Sábado, 25.
O homem sabendo quem eu sou, por simpatia
ou convicção, durante a conversa, disse-me que gostava de ler qualquer coisa
minha. Pensei enviá-lo à livraria do Simão, mas suspendi o pensamento,
perguntando-lhe o que lia nesta altura. Respondeu-me, folgado e seguro:
“Comprei o livro do Rui Unhas e estou a ler o José Rodrigues dos Santos.”
Respondi-lhe: “Está em boa companhia. É melhor não se meter comigo, não faço o
tipo de literatura que o senhor aprecia.” Diz-me o que lês dir-te-ei quem és.
- Ninguém pode imaginar a leveza que sinto desde que decidi tomar
distância relativamente ao romance. Estou tão calmo que pareço uma lesma (ainda
assim espero que culta...). Sinto-me outro, transportado às alturas de uma indulgência,
desamarrado do suplício que carreguei durante anos - pelo menos uns vinte -, de
trabalhos forçados da escrita que em mim é sempre obsessão transformada de
tempos a tempos em depressão.

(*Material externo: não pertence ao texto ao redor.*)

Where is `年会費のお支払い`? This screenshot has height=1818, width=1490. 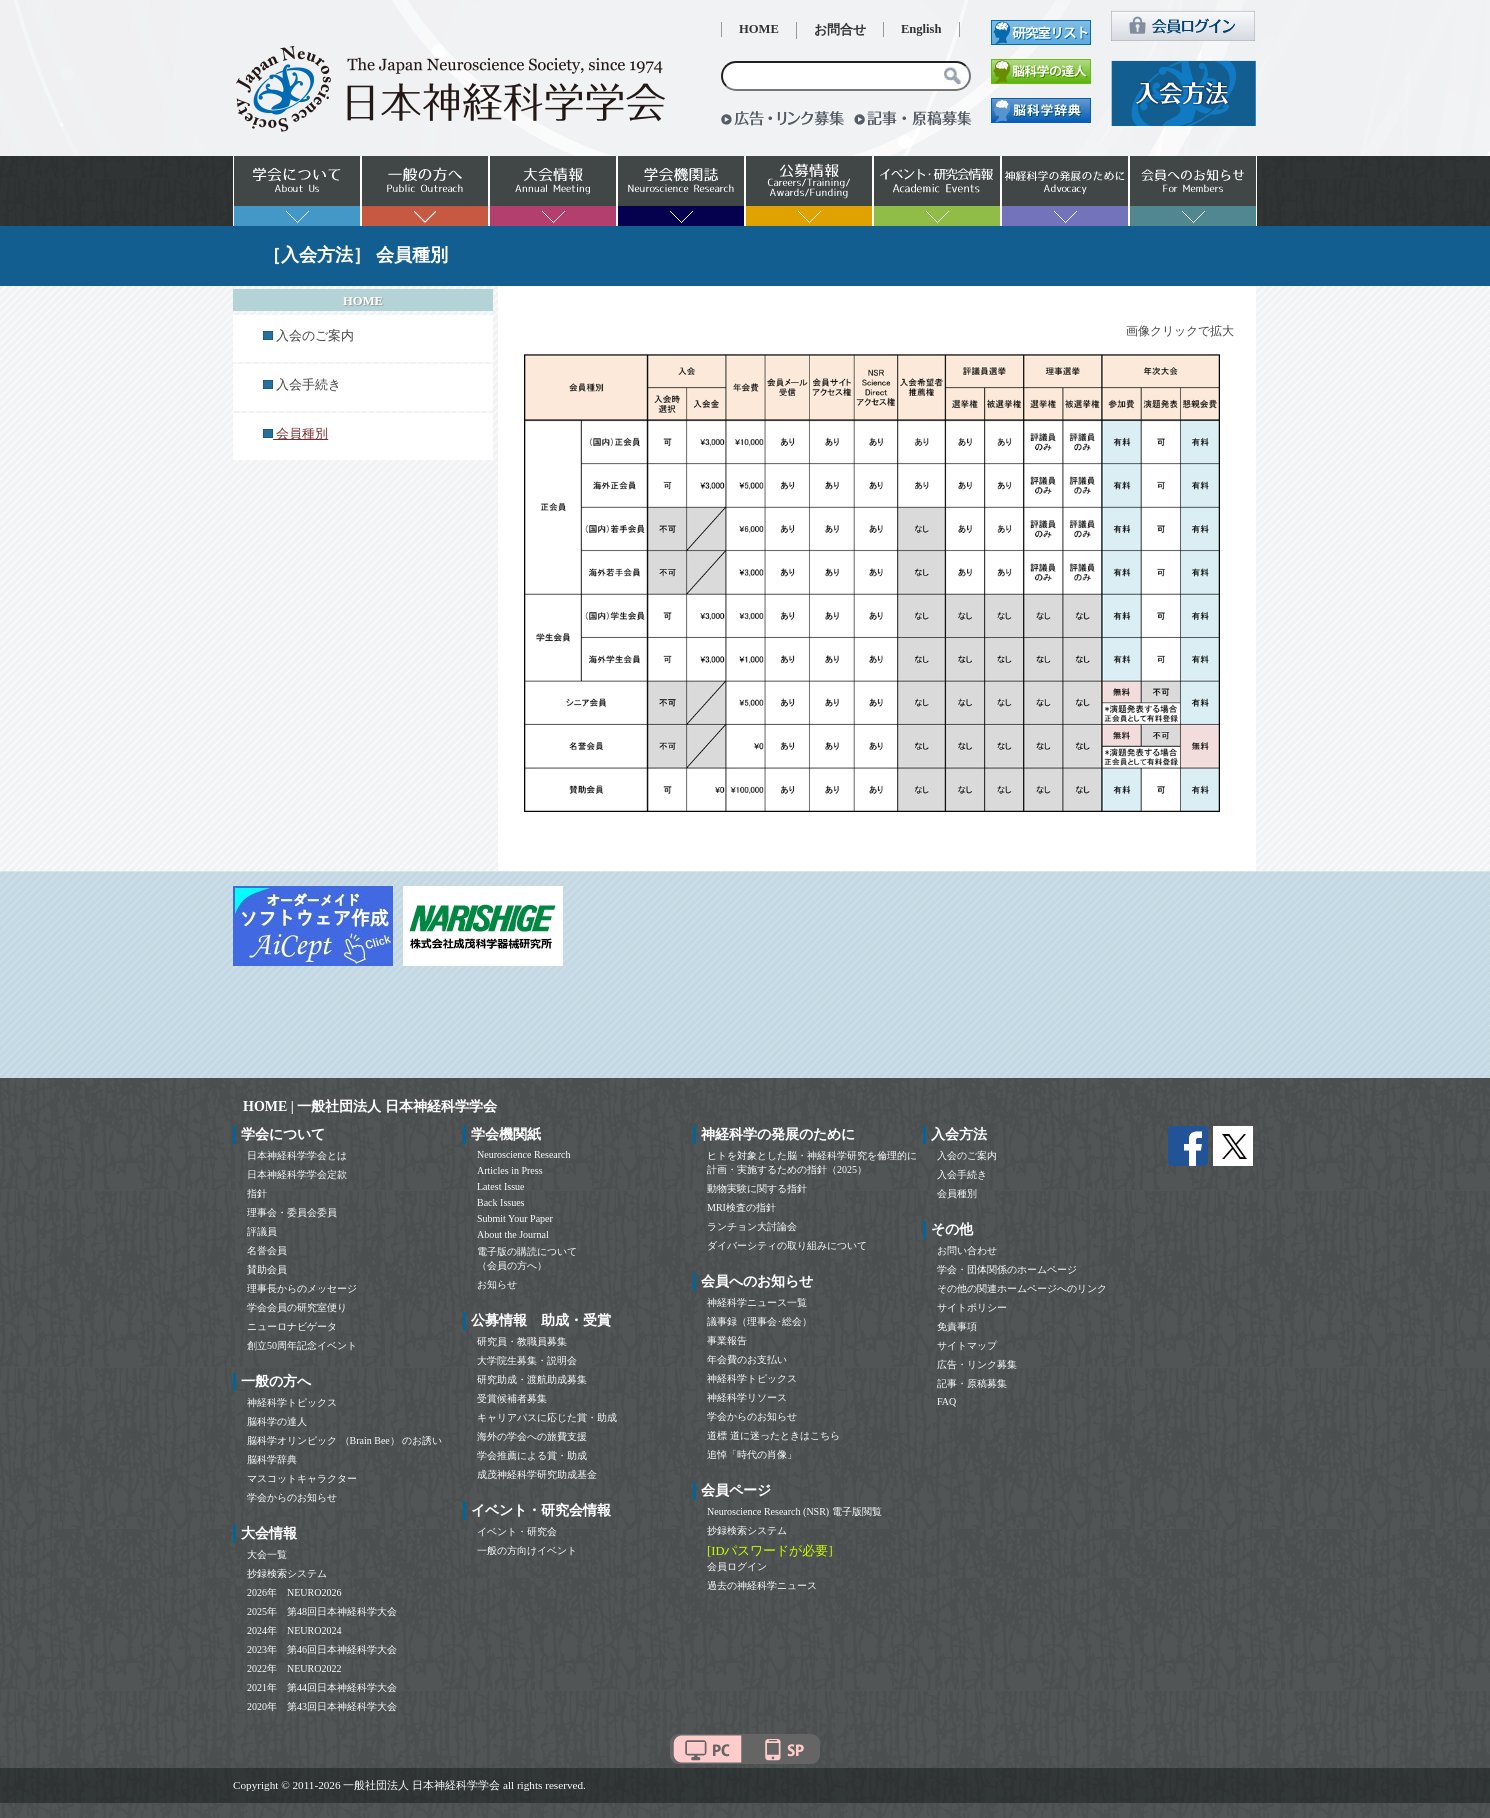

O peso aligeirado, permito-me consagrar mais
horas à leitura, aos labores do campo, do jardim, das pequenas coisas para que
nunca arranjo um minuto, pondo em primeiro a difícil tarefa de ter ideias todos
os dias. Felizmente que continuo a dormir bem e de um jacto. Mas agora, animal selvagem
à solta, durmo ainda melhor. Aos meus sonhos desaguam (como a noite passada) os
doces murmúrios sensuais, os amores perdidos, intactos contudo na loucura
atenuada pela gulodice da idade, que consente só o que quer e com quem quer, selecção
exímia que vai buscar ao decanto da memória tudo o que ela guardou desses
momentos sublimes quando o amor aconteceu no fio diáfano das horas nocturnas
plenas do mistério que nunca se revela para que a cerimónia sagrada do amor
possa irromper no corpo e nos sentidos e a felicidade da alma perpetue cada rosto,
cada corpo suspenso da força transcendente da juventude eterna.
- A peça de teatro escrita por Tennesse Williams Doce Pássaro da Juventude, encenada por Jorge Silva Melo, tem como
actriz principal a excelente Maria João Luís que contracena com o actor Rúben
Gomes que eu conhecia de uma telenovela e não me havia impressionado nada. No
caso, mesmo Maria Luís, não a senti à altura do papel, com momentos certos e
outros hesitantes. Ao contrário, para mim foi uma surpresa, Rúben Gomes que
começou frágil e depois se agigantou. Evidentemente a temática do autor
americano é complexa e no desarrumo dos sentimentos, é preciso estar atento aos
pormenores diabólicos que Tennesse desenvolve com maestria. O saldo final é
digno, embora eu tenha muitas reservas quanto aos cenários, ao grupo de actores
secundários e ao final com aquelas palavras vomitadas sem convicção por Rúben
Gomes, quanto a mim a mais e são uma espécie de oração moralizante
absolutamente desnecessária.
- O
Simão queria que eu comprasse um cartão que o teatro S. Luís disponibiliza aos
frequentadores assíduos. Embora a assinatura anual seja quase formal, não me
interessei sob o pretexto que raramente vou ao teatro por achar que os actores
são fracotes e, sobretudo, representam não as personagens criadas pelos escritores,
mas as suas próprias. Eu desloco-me apenas
para ver o trabalho de certos actores e actrizes, de resto meia dúzia só. A
maioria é de uma mediocridade convencida. Os encenadores são culpados porque
correm atrás da moda, dos físicos de trolha, tirados a papel químico, híbridos
e insuportavelmente gémeos. Quando o esqueleto começa a finar-se, o que resta
fina-se também ou arrasta-se pelas tábuas dos palcos como caracóis carcomidos
pela decadência. A turbamulta de artistas larocas, veio dos shows da
marrequinha, dos concursos caracoleta, da moda, das telenovelas e assim. Não
sabemos ou adivinhamos o que as pobres e pobres tiveram de fazer para ali
chegar; temos, contudo, a certeza que o que ali acontece às claras não possui
substrato formativo, intelectual e tarimba. São simplesmente uns cromos.